- Opening Delimiter -

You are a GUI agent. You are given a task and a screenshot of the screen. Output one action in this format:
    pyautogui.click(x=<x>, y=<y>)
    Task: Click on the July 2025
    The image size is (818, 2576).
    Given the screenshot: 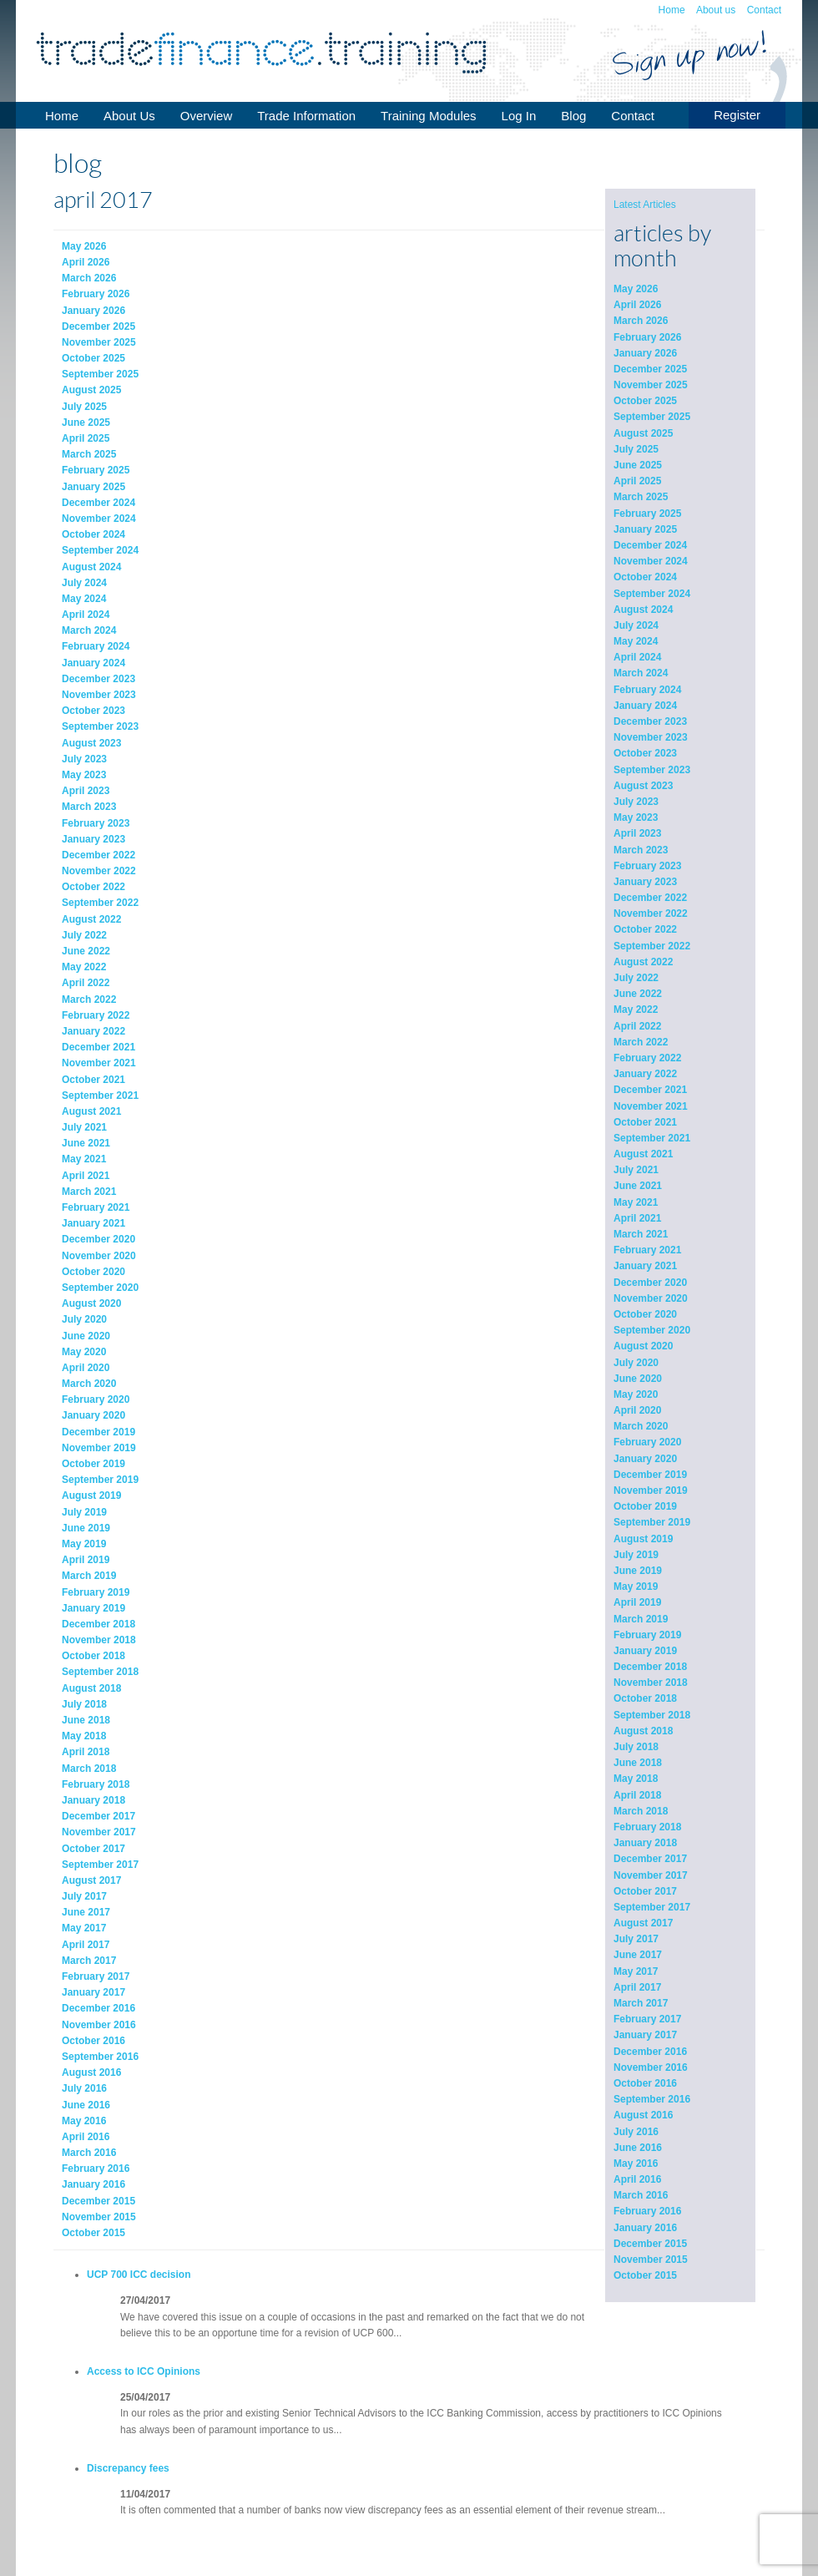 What is the action you would take?
    pyautogui.click(x=636, y=449)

- Closing Delimiter -

*Action item*.
The reply should hold only the lines from the top of the records through the line that has "The image size is (818, 2576).", each one exact.

*Response to the task*.
You are a GUI agent. You are given a task and a screenshot of the screen. Output one action in this format:
    pyautogui.click(x=<x>, y=<y>)
    Task: Click on the July 2025
    The image size is (818, 2576).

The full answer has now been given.